Predictive Maintenance Prevents Breakdowns
The Internet of Things can create value through improved maintenance. With sensors and connectivity, it is possible to monitor production equipment in real time, which enables new approaches to maintenance that can be far more cost-effective, improving both capacity utilization and factory productivity by avoiding breakdowns. Predictive maintenance and remote asset management, can reduce equipment failures or unexpected downtime based on current operational data.
Vastly improved operational efficiency (e.g., improved uptime, asset utilization) through predictive maintenance and remote management improve operational efficiency through predictive maintenance, and achieving results such as savings on scheduled repairs (12%), reduced maintenance costs (nearly 30%) and fewer breakdowns (almost 70%).

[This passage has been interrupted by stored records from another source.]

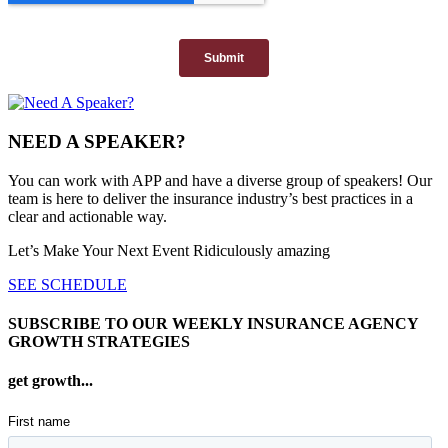
NEED A SPEAKER?
You can work with APP and have a diverse group of speakers! Our
team is here to deliver the insurance industry’s best practices in a
clear and actionable way.
Let’s Make Your Next Event Ridiculously
amazing
SEE SCHEDULE
SUBSCRIBE TO OUR WEEKLY INSURANCE AGENCY
GROWTH STRATEGIES
get growth...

In the screenshot below, Anodot monitors factory data generated by IoT sensors. All machine parameters are tracked and learned in real time, correlating metrics temperature, vibrations and noise. Anodot identifies several anomalies, possibly indicating a problem.
Outlier Detection Makes Proactive When Maintenance Possible
Anodot can also be used to compare the performance of similar things, and detect outliers. As the sensors and components become more prevalent in industrial environments, it is possible to collect data from multiple industrial IoT components and correlate a particular component behavior with similar components. Anodot can pinpoint outliers not just within the data for one machine, but for multiple machines (input changes like increased temperature). This will significantly improve predicting the likelihood of equipment failure or a need for unscheduled maintenance to maintain equipment efficiency.
Remove Seasonal Fluctuations and Expose Real Trend In Underlying Data
Machine data has a seasonal component, cyclic patterns in observed data over time. For example lights that are turned on in the evening, turned off at night, and then on again in the early morning. On the weekends the behavior may be different. These and other patterns make it difficult for a human user to identify static thresholds to set for manual alerts, and in fact make most static thresholds irrelevant. Anodot, however, automatically learns how the data behaves, including all of its patterns and seemingly random behavior, correlating between external events (like holidays or weather changes) and the collected data metrics.
Making Sense of Your ARTIK Cloud Data
Diverse devices and “things” continuously send and receive data to ARTIK Cloud. Anodot helps make sense of what is happening all in real time. Without having to set any thresholds or even understand how the data is supposed to behave, Anodot can provide automated, pre-emptive alerts.